These are complications that occur days or months after the construction of an AVF.

Thrombosis is caused by inadequate flow through the fistula, which leads to stasis. Causes of inadequate flow are discussed earlier. Other causes include intimal hyperplasia of the anastomosis, thrombosis of a venous pseudoaneurysm with consecutive thrombosis of the whole vein and extrinsic compression of the vein during its’ maturation period (for example, during sleep) [4] [5]. If the patients presents promptly, an attempt to salvage the fistula can be made via a surgical thrombectomy with a Fogarty catheter [6] [7]; if the vein has aneurysmal changes, it is probably not amenable to surgical treatment. If the fistula is unsalvageable, a new one must be constructed under the protection of a temporary hemodialysis catheter.

Anastomotic pseudoaneurysm is a rare complication with severe consequences, which requires emergency surgery. In our group, 7 patients (0.8%) developed this complication. A pseudotumoral, pulsatile mass appears at the level of the incision used to create the fistula; this mass is tender, increasing in size and may be painful. The overlying skin has inflammatory and necrotic modifications. A septic process is quite always involved, which disrupts the anastomosis. The origin of the infection can be intraoperative or a clinically silent infection in a patient wearing a HD catheter. The main risk is of overlying skin necrosis with massive bleeding. Surgical exploration is mandatory. Usually, a partially thrombosed false aneurysm is found, with partial anastomosis disruption. A fragment of the pseudoaneurysm’s wall is sent for a bacteriological exam and a full course of antibiotics is given after the operation.

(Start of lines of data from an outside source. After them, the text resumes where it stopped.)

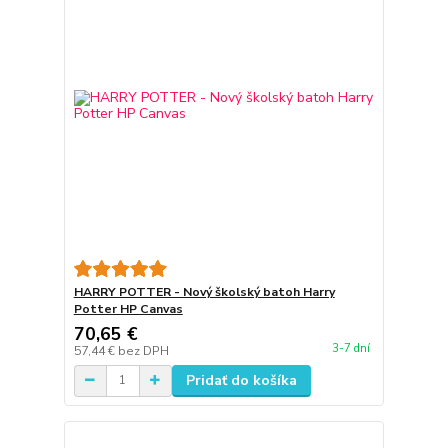
HARRY POTTER - Nový školský batoh Harry
Potter HP Canvas
70,65 €
3-7 dní
57,44 €
bez DPH
Pridať do košíka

Further action depends on the artery used for the fistula and the patient’s general condition. If the radial artery is used, it is ligated; we have seen this scenario in only 3 cases and there were no ischemic complications after interruption of the radial artery. In the case of the brachial artery, which has a higher ischemic potential, the main goal is pseudoaneurysm removal and rebuilding the arterial continuity. This can be performed via a termino-terminal arterial anastomosis (as one of our patients has received) or by a venous graft interposition, using either an arterialized venous segment, or with a greater saphenous vein segment, if there are signs that the arterialized vein is infected. In cases with severe septic potential and aggravated general condition, the brachial artery can be ligated. Three of our patients received this treatment, fortunately without secondary ischemic events.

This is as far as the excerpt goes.